In regard to k_th, there was a trade-off between visibility in small veins with minimum diameter (d_v = 0.25) and accuracy in small veins with maximum diameter (d_v = 0.7). As k_th decreased, the visibility in small veins with minimum diameter improved (Fig. 3b), but the accuracy in small veins with maximum diameter slightly decreased (Fig. 3c). The cause of this trade-off is that k_th controls the size of the high-frequency domains replaced by χ_s from χ’ using Eqs. 4 and 5. χ_s is superior to χ’ in visibility of small veins, but inferior to χ’ in accuracy of small veins with maximum diameter. In this study, in consideration of this trade-off, k_th = 0.6 was selected using criteria to allow a 10% decrease in the susceptibility of small veins with maximum diameter. If a smaller k_th is used, the visibility in small veins will improve more. However, as shown in the comparison of small-vein susceptibility with other methods (Fig. 6c), susceptibility of small veins with maximum diameter and model susceptibility (d_v = 0.7, χ_v = 0.3) calculated by MUDICK will be smaller than those calculated by TKD or MEDI if k_th is decreased. Therefore, the above criteria were used to improve the visibility of small veins with the accuracy higher than or comparable to the other methods.

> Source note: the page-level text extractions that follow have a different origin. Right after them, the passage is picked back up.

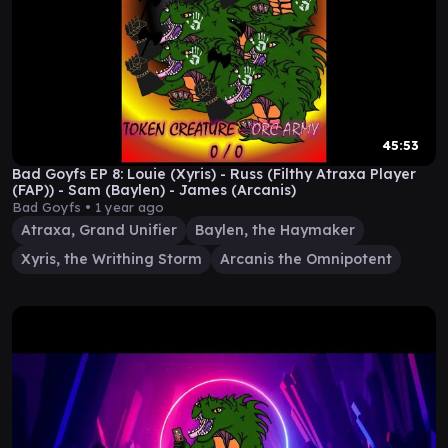
45:53
Bad Goyfs EP 8: Louie (Xyris) - Russ (Filthy Atraxa Player
(FAP)) - Sam (Baylen) - James (Arcanis)
Bad Goyfs •
1 year ago
Atraxa, Grand Unifier
Baylen, the Haymaker
Xyris, the Writhing Storm
Arcanis the Omnipotent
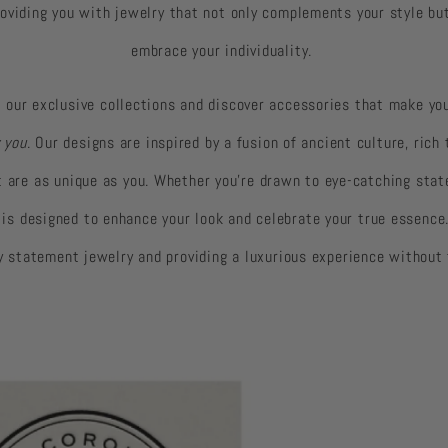
oviding you with jewelry that not only complements your style b
embrace your individuality.
 our exclusive collections and discover accessories that make you
 you
. Our designs are inspired by a fusion of ancient culture, rich
at are as unique as you. Whether you're drawn to eye-catching stat
y is designed to enhance your look and celebrate your true essence
ty statement jewelry and providing a luxurious experience without 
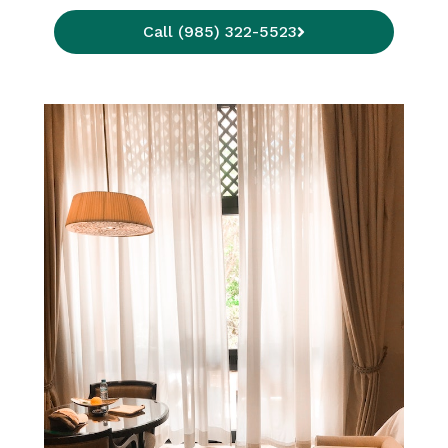
Call (985) 322-5523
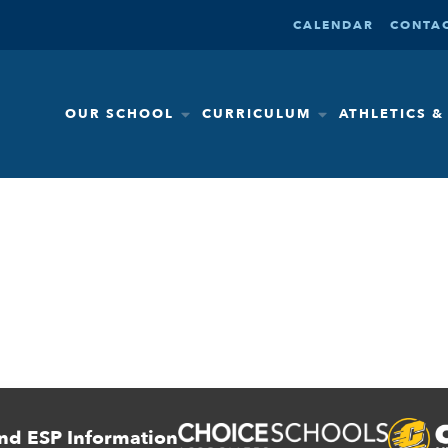
CALENDAR
CONTAC
OUR SCHOOL
CURRICULUM
ATHLETICS 
nd ESP Information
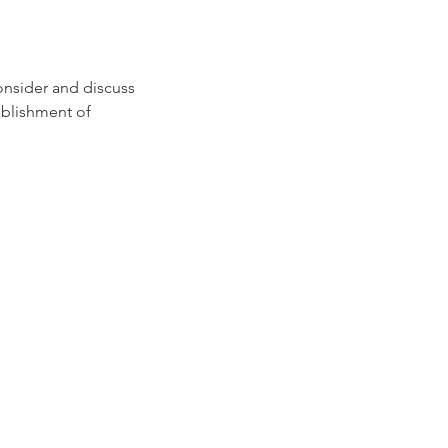
consider and discuss
ablishment of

Although the proposed method reduces the underestimation of small-vein susceptibility, the small-vein susceptibility in numerical simulation is still more underestimated than true susceptibility (0.1, 0.2, and 0.3 ppm), especially in the case of sub-voxel tissues, as shown in Fig. 6a. The possible reason for this underestimation is the partial-volume effect in the phase image. For tissues whose sizes are comparable to or smaller than voxel size, phase variations within and around these tissues are averaged and resulting susceptibility values are underestimated. To reduce underestimation caused by the partial-volume effect, phase image should be acquired with higher spatial resolution or susceptibility values should be corrected. This acquisition with a higher spatial resolution is a straightforward approach, but a longer scan time is needed. To correct susceptibility values, the correction coefficient, which may be determined from vein information such as diameter and angle, should be pre-calculated. Reducing underestimation caused by the partial-volume effect without using a prolonged scan time is a challenge for the future.

Conclusion

To obtain a susceptibility map with improved estimation and visibility of small vein without severe streaking artifacts, a method was proposed that uses a pre-estimated susceptibility map without regularization as structural information and values of the high-frequency domain in k-space. A numerical simulation and a human-brain study showed that the proposed method improves estimation and visibility of small-vein susceptibility without severe streaking artifacts.